Of course, no one is perfect, but you should never have to put up with any sort of behavior that makes you feel small, unimportant, or even fearful of your partner. Certain things should make any of us rethink our relationship, and where we want it to go vs. where it’s actually going…
Here are 5 Signs It’s Time to Rethink Your Relationship:
1. Your partner doesn’t listen to you anymore
Your thoughts matter, and they deserve to be heard by your partner especially, the one person who you should always be able to count on to listen to you. However, sometimes these insensitive and self-absorbed behaviors don’t surface until months into a relationship, so don’t feel bad if you didn’t spot this right away.
People who talk over others and don’t want to listen to what they have to say usually have low self-esteem and feel they must control their partner to feel validated. They can’t control themselves, so they must look around them for ways to remain significant.
You should never tolerate someone who doesn’t know how to communicate with you, and a huge part of communication in a relationship actually involves listening. If your partner can’t give you that respect, they don’t deserve you. Period.
2. There is a lack of support for dreams and goals
If you are in a relationship with someone who doesn’t believe in your goals and dreams, then you probably feel pretty unsupported and alone. And is that how you think you should feel in a relationship? Ask yourself this next time your partner tears you down or mocks you for your career or life goals. A relationship should make you feel fulfilled and supported, not the opposite. Someone who belittles you and makes you feel incapable of achieving your goals is simply jealous and insecure. They don’t want to watch you rise above obstacles and achieve greatness, because they don’t have the courage to do the same for themselves.
You should never tolerate a relationship with someone who doesn’t believe in you and doesn’t want to see you advance your life.

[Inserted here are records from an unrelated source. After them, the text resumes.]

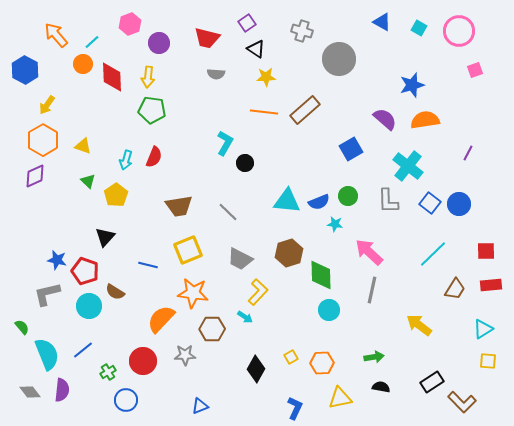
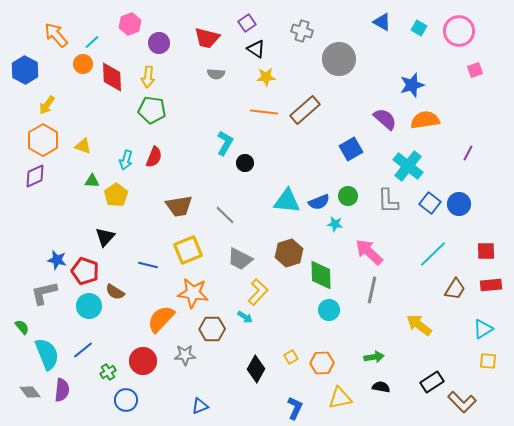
green triangle at (88, 181): moved 4 px right; rotated 42 degrees counterclockwise
gray line at (228, 212): moved 3 px left, 3 px down
gray L-shape at (47, 294): moved 3 px left, 1 px up
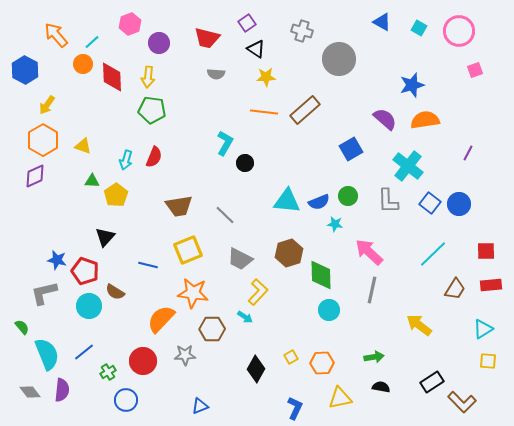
blue line at (83, 350): moved 1 px right, 2 px down
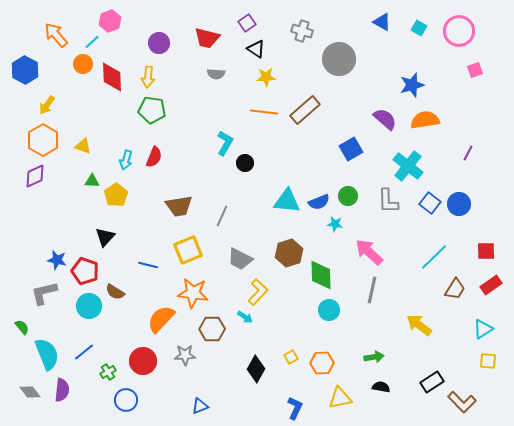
pink hexagon at (130, 24): moved 20 px left, 3 px up
gray line at (225, 215): moved 3 px left, 1 px down; rotated 70 degrees clockwise
cyan line at (433, 254): moved 1 px right, 3 px down
red rectangle at (491, 285): rotated 30 degrees counterclockwise
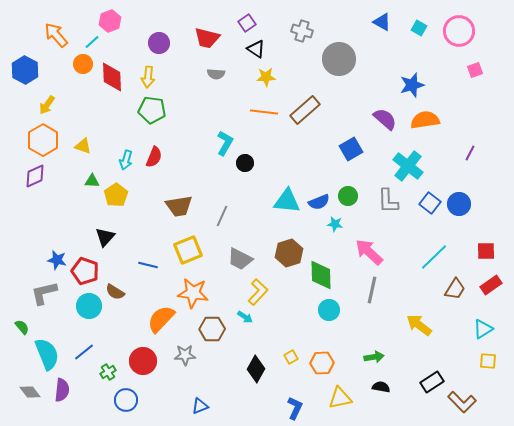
purple line at (468, 153): moved 2 px right
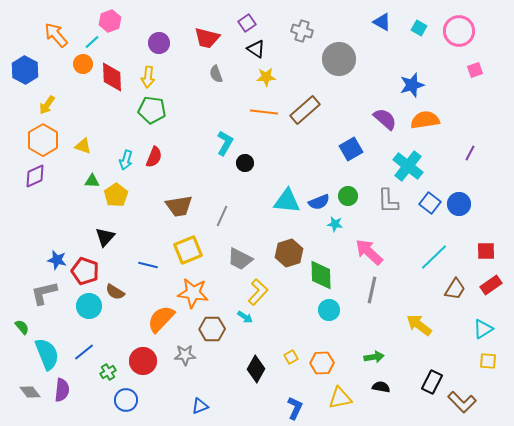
gray semicircle at (216, 74): rotated 66 degrees clockwise
black rectangle at (432, 382): rotated 30 degrees counterclockwise
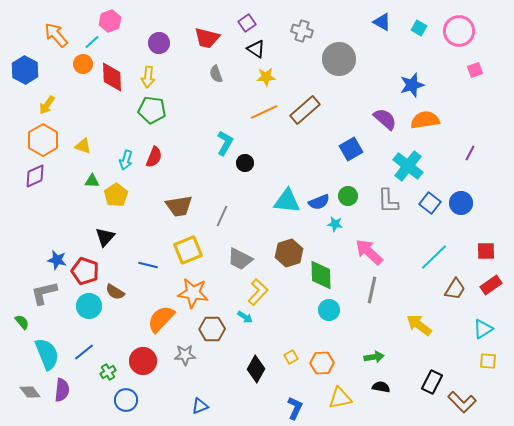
orange line at (264, 112): rotated 32 degrees counterclockwise
blue circle at (459, 204): moved 2 px right, 1 px up
green semicircle at (22, 327): moved 5 px up
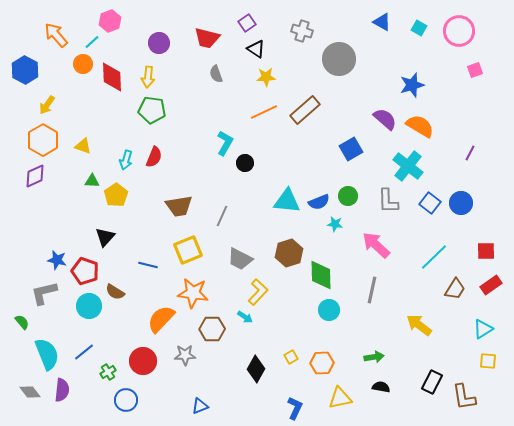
orange semicircle at (425, 120): moved 5 px left, 6 px down; rotated 40 degrees clockwise
pink arrow at (369, 252): moved 7 px right, 7 px up
brown L-shape at (462, 402): moved 2 px right, 5 px up; rotated 36 degrees clockwise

Choose a relationship with someone who uplifts you and will stand behind your dreams and goals 150%.
3. There is a withdrawal from communication
Realizing that all relationships require honest, uninhibited communication; relationships don’t last very long if there is an ongoing behavior pattern of keeping secrets and being closed off from having real conversations. Relationships can quickly take a turn for the worse if people start distancing themselves, and won’t admit when the other person did or said something to upset them.
People can be rational when confronting someone, and have a mature conversation that doesn’t end in name-calling and yelling at one another. A healthy relationship is built on trust and effective communication, so strive to cultivate these in all of your close relationships if you want to avoid damaging it.
4. The relationship has difficulty dealing with problems.
In both relationships and life, problems inevitably happen, and knowing how to deal with them and figure out solutions together can strengthen your relationship – and keep it running smoothly. If you or your partner are having a hard time tackling problems as a team and talking things through to solve the problem, it may mean that there’s a happier and longer-lasting relationship elsewhere.
A couple married for 75 years said that the key to making a relationship work long-term is communication, even if that means arguing in order to solve a problem. Whatever your style of problem-solving may be, if you are your partner can resolve things quickly and easily without too much conflict, chances are you have the ability to make things work in the future. According to Dr. Preston Ni, “Successful couples have the ability to solve problems and let [them] go.”